Kurt Walker’s second feature s01e03 is a chronicle of a summer day among artists and friends that begins in Vancouver and extends across virtual connections to New York and Vana’diel, the world of the dwindling online RPG Final Fantasy XI. It counts on the common language across a large number of narrative forms: video diaries, silent movie intertitles, machinima, community histories, music videos, epistolary novels. All of these approaches get absorbed in a way that’s hard to imagine without the way internet bricolage has made the once-novel term of ‘intermedia’ art a standard concept.

This could look needlessly opaque were it not for the stakes of the film, which concern the need to bring a community together, even as the material facts of housing costs, non-existent arts funding, and an unsatisfied search for a common space cause dissolution.

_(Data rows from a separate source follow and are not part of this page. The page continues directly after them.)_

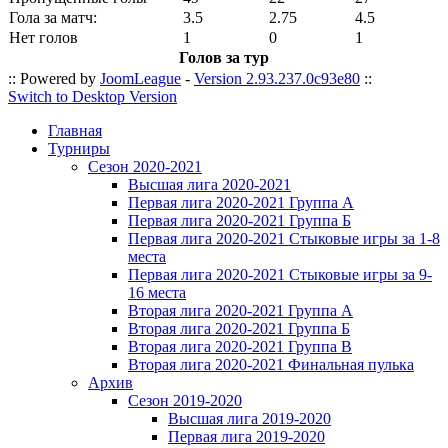
Гола за матч:
3.5
2.75
4.5
Нет голов
1
0
1
Голов за тур
:: Powered by
JoomLeague
-
Version 2.93.237.0c93e80
::
Switch to Desktop Version
Главная
Турниры
Сезон 2020-2021
Высшая лига 2020-2021
Первая лига 2020-2021 Группа А
Первая лига 2020-2021 Группа Б
Первая лига 2020-2021 Стыковые игры за 1-8
места
Первая лига 2020-2021 Стыковые игры за 9-
16 места
Вторая лига 2020-2021 Группа А
Вторая лига 2020-2021 Группа Б
Вторая лига 2020-2021 Группа В
Вторая лига 2020-2021 Финальная пулька
Архив
Сезон 2019-2020
Высшая лига 2019-2020
Первая лига 2019-2020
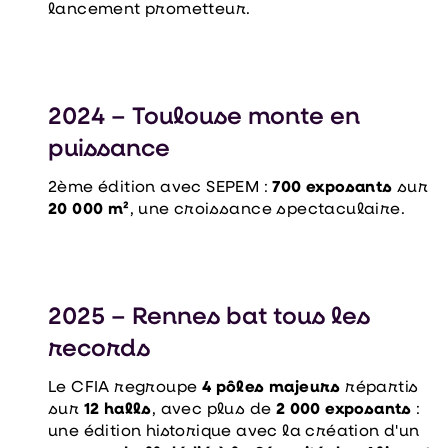
lancement prometteur.
2024 – Toulouse monte en
puissance
2ème édition avec SEPEM :
700 exposants
sur
20 000 m²
, une croissance spectaculaire.
2025 – Rennes bat tous les
records
Le CFIA regroupe
4 pôles majeurs
répartis
sur
12 halls
, avec plus de
2 000 exposants
:
une édition historique avec la création d'un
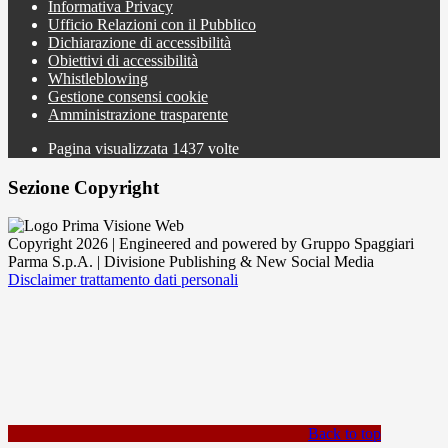
Informativa Privacy
Ufficio Relazioni con il Pubblico
Dichiarazione di accessibilità
Obiettivi di accessibilità
Whistleblowing
Gestione consensi cookie
Amministrazione trasparente
Pagina visualizzata
1437
volte
Sezione Copyright
Copyright 2026 | Engineered and powered by Gruppo Spaggiari
Parma S.p.A. | Divisione Publishing & New Social Media
Disclaimer trattamento dati personali
Back to top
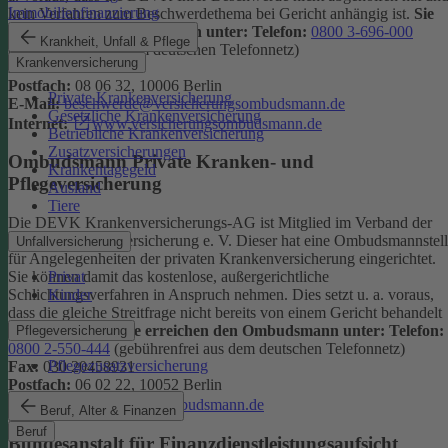
Immobilienfinanzierung
kein Verfahren zum Beschwerdethema bei Gericht anhängig ist.
Sie
erreichen den Ombudsmann unter:
Telefon:
0800 3-696-000
Krankheit, Unfall & Pflege
(gebührenfrei aus dem deutschen Telefonnetz)
Krankenversicherung
Fax:
0800 3-699-000
Postfach:
08 06 32, 10006 Berlin
Private Krankenversicherung
E-Mail:
beschwerde@versicherungsombudsmann.de
Gesetzliche Krankenversicherung
Internet:
www.versicherungsombudsmann.de
Betriebliche Krankenversicherung
Zusatzversicherungen
Ombudsmann Private Kranken- und
Krankentagegeld
Pflegeversicherung
Ausland
Tiere
Die DEVK Krankenversicherungs-AG ist Mitglied im Verband der
privaten Krankenversicherung e. V. Dieser hat eine Ombudsmannstel
Unfallversicherung
für Angelegenheiten der privaten Krankenversicherung eingerichtet.
Privat
Sie können damit das kostenlose, außergerichtliche
Kinder
Schlichtungsverfahren in Anspruch nehmen. Dies setzt u. a. voraus,
dass die gleiche Streitfrage nicht bereits von einem Gericht behandelt
wird oder wurde.
Sie erreichen den Ombudsmann unter:
Telefon:
Pflegeversicherung
0800 2-550-444
(gebührenfrei aus dem deutschen Telefonnetz)
Pflegezusatzversicherung
Fax:
030 20458931
Postfach:
06 02 22, 10052 Berlin
Internet:
www.pkv-ombudsmann.de
Beruf, Alter & Finanzen
Beruf
Bundesanstalt für Finanzdienstleistungsaufsicht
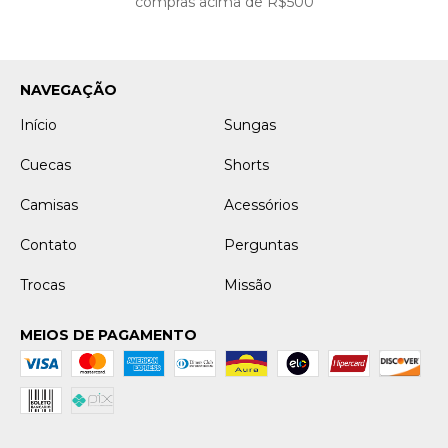
compras acima de R$500
NAVEGAÇÃO
Início
Sungas
Cuecas
Shorts
Camisas
Acessórios
Contato
Perguntas
Trocas
Missão
MEIOS DE PAGAMENTO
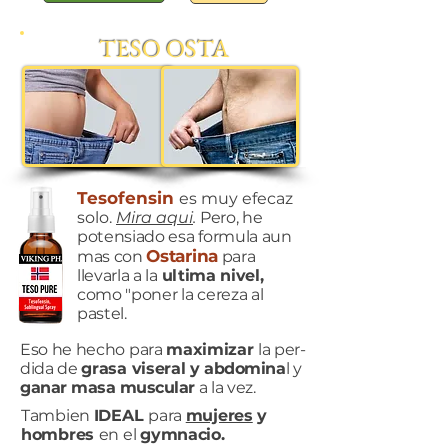
TESO OSTA
Tesofensin
es muy efecaz
solo.
Mira aqui
.
Pero,
he
potensiado esa for
mula aun
Ostarina
mas con
para
llevarla a la
ultima nivel,
como "poner la cereza al
pastel.
Eso he hecho
para
maximizar
la per-
dida de
grasa viseral y
abdomina
l y
ganar masa muscular
a la vez.
Tambien
IDEAL
para
mujeres
y
hombres
en el
gymnacio.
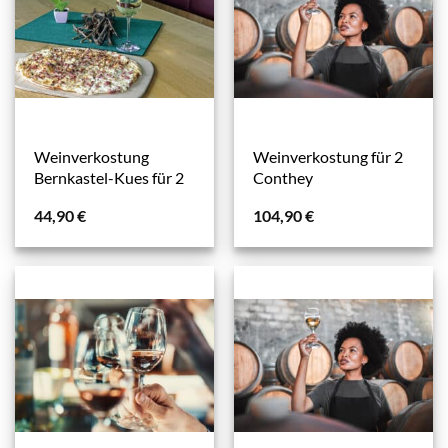
Weinverkostung
Weinverkostung für 2
Bernkastel-Kues für 2
Conthey
44,90
€
104,90
€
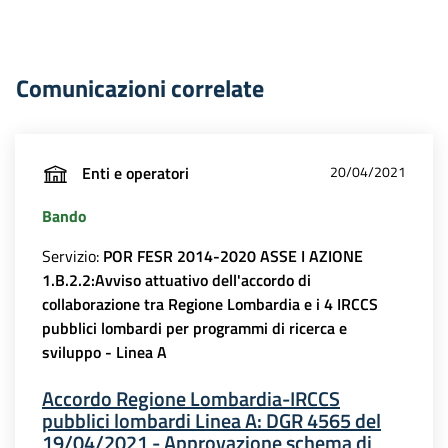
Comunicazioni correlate
Enti e operatori
20/04/2021
Bando
Servizio:
POR FESR 2014-2020 ASSE I AZIONE
1.B.2.2:Avviso attuativo dell'accordo di
collaborazione tra Regione Lombardia e i 4 IRCCS
pubblici lombardi per programmi di ricerca e
sviluppo - Linea A
Accordo Regione Lombardia-IRCCS
pubblici lombardi Linea A: DGR 4565 del
19/04/2021 - Approvazione schema di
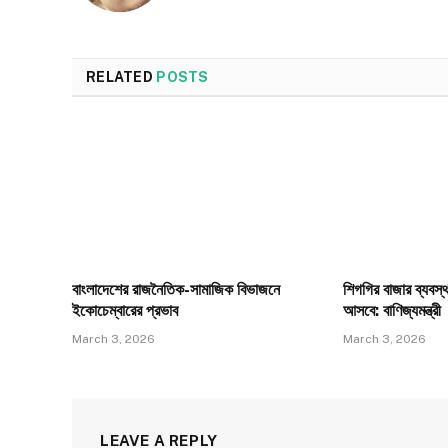
RELATED
POSTS
বাংলাদেশের রাজনৈতিক-সামাজিক বিভাজনে
শিগগির বাজার ব্যবস্
ইকোচেম্বারের প্রভাব
আসবে: বাণিজ্যমন্ত্রী
March 3, 2026
March 3, 2026
LEAVE A REPLY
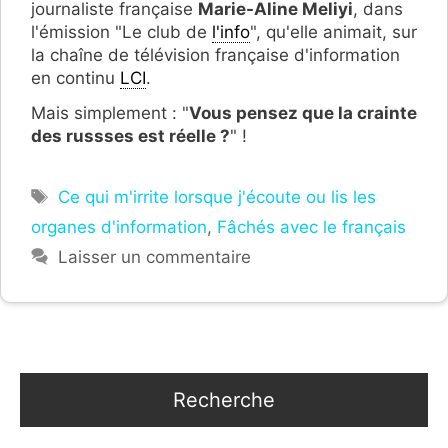
journaliste française
Marie-Aline Meliyi
, dans
l'émission "Le club de
l'info
", qu'elle animait, sur
la chaîne de télévision française d'information
en continu
LCI
.
Mais simplement : "
Vous pensez que la crainte
des russses est réelle ?
" !
Étiquettes
Ce qui m'irrite lorsque j'écoute ou lis les
organes d'information
,
Fâchés avec le français
Laisser un commentaire
Recherche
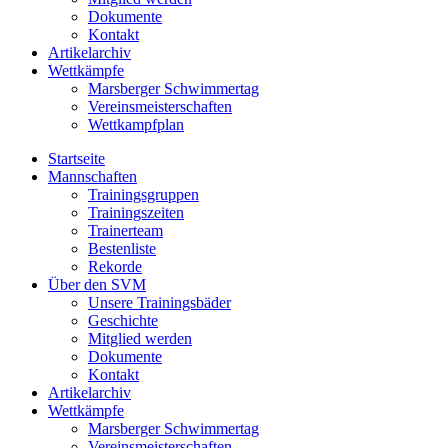
Dokumente
Kontakt
Artikelarchiv
Wettkämpfe
Marsberger Schwimmertag
Vereinsmeisterschaften
Wettkampfplan
Startseite
Mannschaften
Trainingsgruppen
Trainingszeiten
Trainerteam
Bestenliste
Rekorde
Über den SVM
Unsere Trainingsbäder
Geschichte
Mitglied werden
Dokumente
Kontakt
Artikelarchiv
Wettkämpfe
Marsberger Schwimmertag
Vereinsmeisterschaften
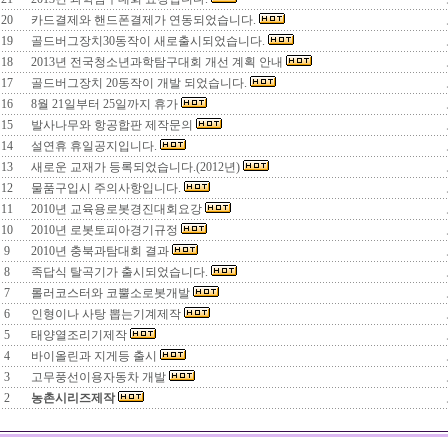
20
카드결제와 핸드폰결제가 연동되었습니다.
19
골드버그장치30동작이 새로출시되었습니다.
18
2013년 전국청소년과학탐구대회 개선 계획 안내
17
골드버그장치 20동작이 개발 되었습니다.
16
8월 21일부터 25일까지 휴가
15
발사나무와 항공합판 제작문의
14
설연휴 휴일공지입니다.
13
새로운 교재가 등록되었습니다.(2012년)
12
물품구입시 주의사항입니다.
11
2010년 교육용로봇경진대회요강
10
2010년 로봇토피아경기규정
9
2010년 충북과탐대회 결과
8
족답식 탈곡기가 출시되었습니다.
7
롤러코스터와 코뿔소로봇개발
6
인형이나 사탕 뽑는기계제작
5
태양열조리기제작
4
바이올린과 지게등 출시
3
고무풍선이용자동차 개발
2
농촌시리즈제작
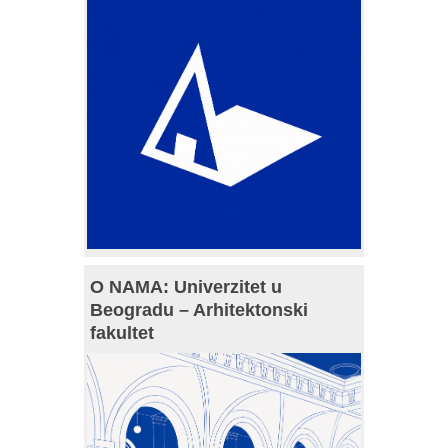
O NAMA: Univerzitet u
Beogradu – Arhitektonski
fakultet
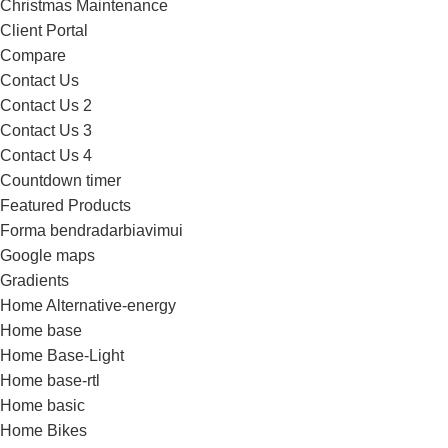
Christmas Maintenance
Client Portal
Compare
Contact Us
Contact Us 2
Contact Us 3
Contact Us 4
Countdown timer
Featured Products
Forma bendradarbiavimui
Google maps
Gradients
Home Alternative-energy
Home base
Home Base-Light
Home base-rtl
Home basic
Home Bikes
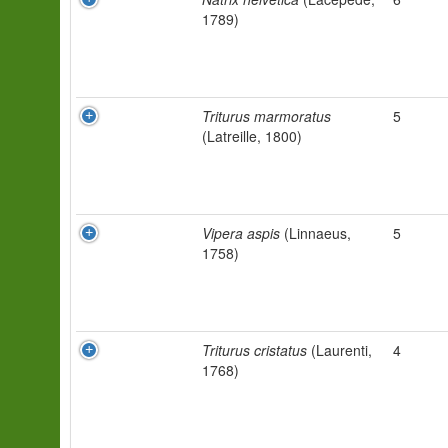
1789)
Triturus marmoratus
5
(Latreille, 1800)
Vipera aspis
(Linnaeus,
5
1758)
Triturus cristatus
(Laurenti,
4
1768)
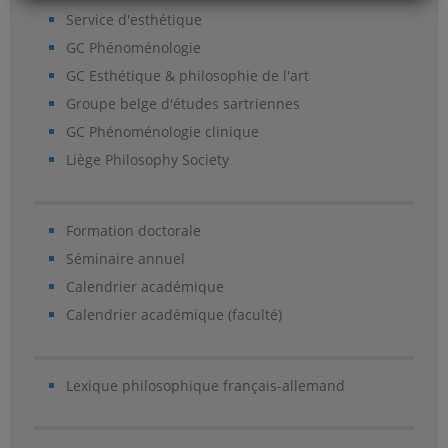
Service d'esthétique
GC Phénoménologie
GC Esthétique & philosophie de l'art
Groupe belge d'études sartriennes
GC Phénoménologie clinique
Liège Philosophy Society
Formation doctorale
Séminaire annuel
Calendrier académique
Calendrier académique (faculté)
Lexique philosophique français-allemand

Walker is the only credited director, but authorship is extended to six others (Douglas Dixon-Barker, James Emrick, Kerr Holden, Heather McDonald, Alysha Seriani, Michelle Yoon). In this way, and through its inheritance of the failed dreams of tech-utopian, video-producing alternative collectives, there is an example of what the artist Sara Diamond called “a documentary practice for the community, not for an external, superior viewer.”

s01e03, placed within a non-commercial context, aims to involve not just those in Vancouver, but those cast adrift by similar conditions. (The Vancouver footage isn’t privileged over the MMO’s.) Walker’s design would have it where the community isn’t made up of leaders and followers, artistic luminaries and acolytes, but anyone stuck dreaming in front of a screen, like the user messaging long into the night as the film opens. (“It’s the same everywhere,” reads another private message.)

I’ve followed Walker for the better part of a decade on Tumblr (incidentally, the only social media site shown in the film). My interest there was less to do with cinephilia or video games than our shared interest in the New York-based writer Masha Tupitsyn, whose film-collage installation Love Sounds exhibited for 24 hours in Vancouver one year prior to the events in Walker’s film.

Tupitsyn’s work investigates what happens to love when mediated across distance and time, or, most critically, through art objects. In its opening montage, s01e03 threads all of its approaches around Noctilucents’ dream-pop track “Spring,” which audio-samples dialogue spoken by Sondra Locke’s character in the film adaptation of Carson McCullers’s The Heart Is a Lonely Hunter. In the elegiac portrait that follows, there’s something of her protest, at the moment when everything becomes, clearly, too late to turn back from: “Let me have just one thing the way I want it to be.”